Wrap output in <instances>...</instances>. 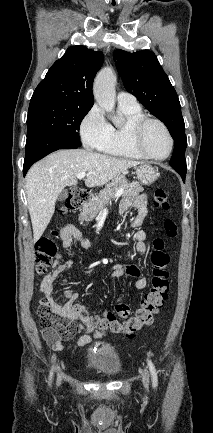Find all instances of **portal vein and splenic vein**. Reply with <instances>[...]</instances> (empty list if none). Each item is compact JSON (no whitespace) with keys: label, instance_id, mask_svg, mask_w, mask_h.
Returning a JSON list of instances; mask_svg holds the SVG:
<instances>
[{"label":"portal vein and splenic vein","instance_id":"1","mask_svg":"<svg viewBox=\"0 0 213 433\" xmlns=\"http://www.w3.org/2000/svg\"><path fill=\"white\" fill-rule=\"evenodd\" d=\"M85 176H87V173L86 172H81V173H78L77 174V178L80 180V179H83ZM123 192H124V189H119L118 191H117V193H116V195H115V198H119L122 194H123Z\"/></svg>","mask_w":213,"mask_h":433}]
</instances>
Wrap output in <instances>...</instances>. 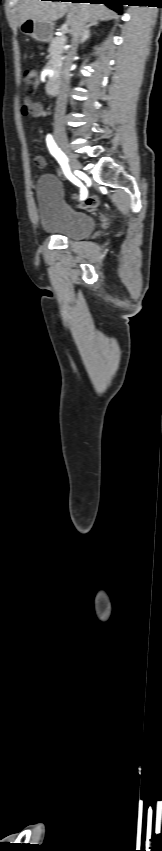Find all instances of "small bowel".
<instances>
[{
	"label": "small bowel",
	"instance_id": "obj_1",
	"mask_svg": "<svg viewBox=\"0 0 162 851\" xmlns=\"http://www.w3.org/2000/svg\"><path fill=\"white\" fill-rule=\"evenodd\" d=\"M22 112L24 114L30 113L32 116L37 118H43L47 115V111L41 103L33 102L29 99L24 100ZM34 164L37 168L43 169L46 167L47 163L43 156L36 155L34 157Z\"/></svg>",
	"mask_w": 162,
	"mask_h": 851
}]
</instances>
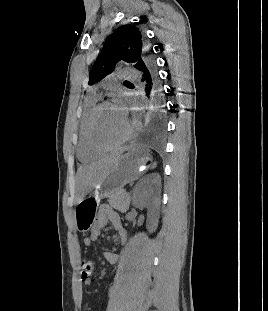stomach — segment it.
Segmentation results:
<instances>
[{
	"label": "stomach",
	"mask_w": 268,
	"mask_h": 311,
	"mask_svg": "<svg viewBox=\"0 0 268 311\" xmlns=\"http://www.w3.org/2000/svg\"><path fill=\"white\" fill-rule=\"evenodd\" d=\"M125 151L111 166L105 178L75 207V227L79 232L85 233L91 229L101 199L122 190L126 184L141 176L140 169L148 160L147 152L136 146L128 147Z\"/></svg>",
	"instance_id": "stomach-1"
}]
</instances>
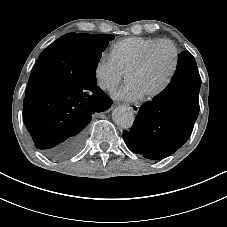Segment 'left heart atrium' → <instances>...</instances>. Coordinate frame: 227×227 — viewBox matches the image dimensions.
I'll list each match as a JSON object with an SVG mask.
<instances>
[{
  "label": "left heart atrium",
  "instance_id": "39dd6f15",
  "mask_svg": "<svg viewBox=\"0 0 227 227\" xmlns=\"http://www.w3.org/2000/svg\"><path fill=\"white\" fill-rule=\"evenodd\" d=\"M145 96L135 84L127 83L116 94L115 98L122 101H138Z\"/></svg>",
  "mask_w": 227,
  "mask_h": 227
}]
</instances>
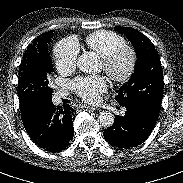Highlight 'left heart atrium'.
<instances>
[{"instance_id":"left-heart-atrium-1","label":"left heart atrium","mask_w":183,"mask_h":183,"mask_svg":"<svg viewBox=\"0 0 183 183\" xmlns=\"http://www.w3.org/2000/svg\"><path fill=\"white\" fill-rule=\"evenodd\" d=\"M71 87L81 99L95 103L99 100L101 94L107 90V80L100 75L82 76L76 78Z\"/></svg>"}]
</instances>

-*-

The required output is every line from the one containing "Segment 'left heart" through the last line of the records, inclusive, reproduced exactly and without pictures.

Answer box:
Segment 'left heart atrium' → <instances>...</instances>. Coordinate frame: 227×227 — viewBox matches the image dimensions.
I'll list each match as a JSON object with an SVG mask.
<instances>
[{
  "label": "left heart atrium",
  "instance_id": "39dd6f15",
  "mask_svg": "<svg viewBox=\"0 0 227 227\" xmlns=\"http://www.w3.org/2000/svg\"><path fill=\"white\" fill-rule=\"evenodd\" d=\"M145 96L135 84L127 83L116 94L115 98L122 101H138Z\"/></svg>",
  "mask_w": 227,
  "mask_h": 227
}]
</instances>
Highlight 'left heart atrium'.
<instances>
[{"instance_id":"left-heart-atrium-1","label":"left heart atrium","mask_w":183,"mask_h":183,"mask_svg":"<svg viewBox=\"0 0 183 183\" xmlns=\"http://www.w3.org/2000/svg\"><path fill=\"white\" fill-rule=\"evenodd\" d=\"M71 87L81 99L95 103L99 100L101 94L107 90V80L100 75L82 76L76 78Z\"/></svg>"}]
</instances>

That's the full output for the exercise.